Exercise brief:
No pictures, please. Output the lines from the start of the data through the line that contains "wo er sich beim", both included, exactly as they stand.

Listed entries:
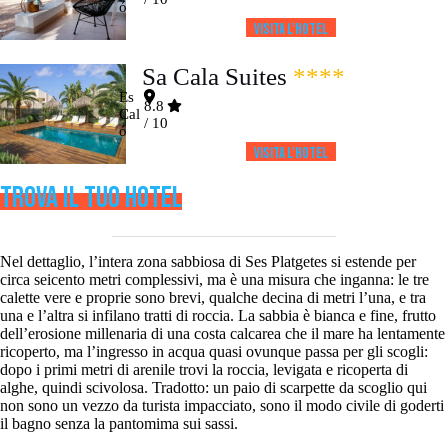
ó
Visita l’HOTEL
Sa Cala Suites
****
Es
8.8
Cal
/ 10
ó
Visita l’HOTEL
TROVA IL TUO HOTEL
Nel dettaglio, l’intera zona sabbiosa di Ses Platgetes si estende per
circa seicento metri complessivi, ma è una misura che inganna: le tre
calette vere e proprie sono brevi, qualche decina di metri l’una, e tra
una e l’altra si infilano tratti di roccia. La sabbia è bianca e fine, frutto
dell’erosione millenaria di una costa calcarea che il mare ha lentamente
ricoperto, ma l’ingresso in acqua quasi ovunque passa per gli scogli:
dopo i primi metri di arenile trovi la roccia, levigata e ricoperta di
alghe, quindi scivolosa. Tradotto: un paio di scarpette da scoglio qui
non sono un vezzo da turista impacciato, sono il modo civile di goderti
il bagno senza la pantomima sui sassi.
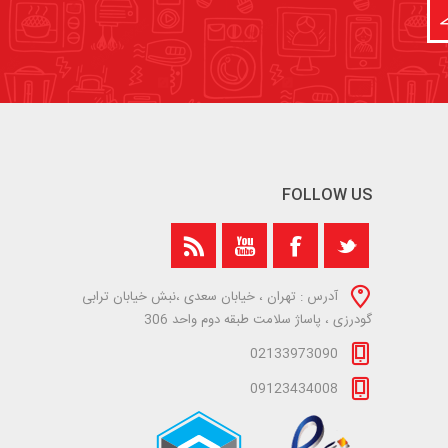
FOLLOW US
آدرس : تهران ، خیابان سعدی ،نبش خیابان ترابی
گودرزی ، پاساژ سلامت طبقه دوم واحد 306
02133973090
09123434008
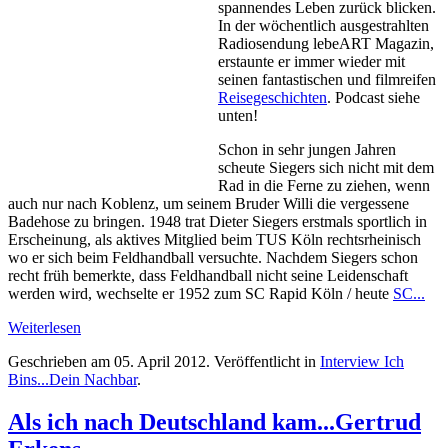
spannendes Leben zurück blicken.
In der wöchentlich ausgestrahlten
Radiosendung lebeART Magazin,
erstaunte er immer wieder mit
seinen fantastischen und filmreifen
Reisegeschichten
. Podcast siehe
unten!
Schon in sehr jungen Jahren
scheute Siegers sich nicht mit dem
Rad in die Ferne zu ziehen, wenn
auch nur nach Koblenz, um seinem Bruder Willi die vergessene
Badehose zu bringen. 1948 trat Dieter Siegers erstmals sportlich in
Erscheinung, als aktives Mitglied beim TUS Köln rechtsrheinisch
wo er sich beim Feldhandball versuchte. Nachdem Siegers schon
recht früh bemerkte, dass Feldhandball nicht seine Leidenschaft
werden wird, wechselte er 1952 zum SC Rapid Köln / heute
SC...
Weiterlesen
Geschrieben am
05. April 2012
. Veröffentlicht in
Interview Ich
Bins...Dein Nachbar
.
Als ich nach Deutschland kam...Gertrud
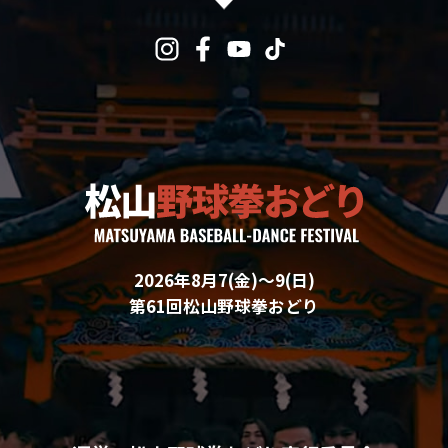
2026年8月7(金)〜9(日)
第61回松山野球拳おどり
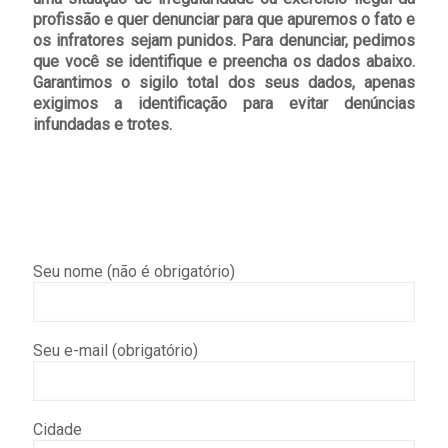
profissão e quer denunciar para que apuremos o fato e
os infratores sejam punidos. Para denunciar, pedimos
que você se identifique e preencha os dados abaixo.
Garantimos o sigilo total dos seus dados, apenas
exigimos a identificação para evitar denúncias
infundadas e trotes.
Seu nome (não é obrigatório)
Seu e-mail (obrigatório)
Cidade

Written response:
ó
Visita l’HOTEL
Sa Cala Suites
****
Es
8.8
Cal
/ 10
ó
Visita l’HOTEL
TROVA IL TUO HOTEL
Nel dettaglio, l’intera zona sabbiosa di Ses Platgetes si estende per
circa seicento metri complessivi, ma è una misura che inganna: le tre
calette vere e proprie sono brevi, qualche decina di metri l’una, e tra
una e l’altra si infilano tratti di roccia. La sabbia è bianca e fine, frutto
dell’erosione millenaria di una costa calcarea che il mare ha lentamente
ricoperto, ma l’ingresso in acqua quasi ovunque passa per gli scogli:
dopo i primi metri di arenile trovi la roccia, levigata e ricoperta di
alghe, quindi scivolosa. Tradotto: un paio di scarpette da scoglio qui
non sono un vezzo da turista impacciato, sono il modo civile di goderti
il bagno senza la pantomima sui sassi.
FOLLOW US
آدرس : تهران ، خیابان سعدی ،نبش خیابان ترابی
گودرزی ، پاساژ سلامت طبقه دوم واحد 306
02133973090
09123434008
spannendes Leben zurück blicken.
In der wöchentlich ausgestrahlten
Radiosendung lebeART Magazin,
erstaunte er immer wieder mit
seinen fantastischen und filmreifen
Reisegeschichten
. Podcast siehe
unten!
Schon in sehr jungen Jahren
scheute Siegers sich nicht mit dem
Rad in die Ferne zu ziehen, wenn
auch nur nach Koblenz, um seinem Bruder Willi die vergessene
Badehose zu bringen. 1948 trat Dieter Siegers erstmals sportlich in
Erscheinung, als aktives Mitglied beim TUS Köln rechtsrheinisch
wo er sich beim Feldhandball versuchte. Nachdem Siegers schon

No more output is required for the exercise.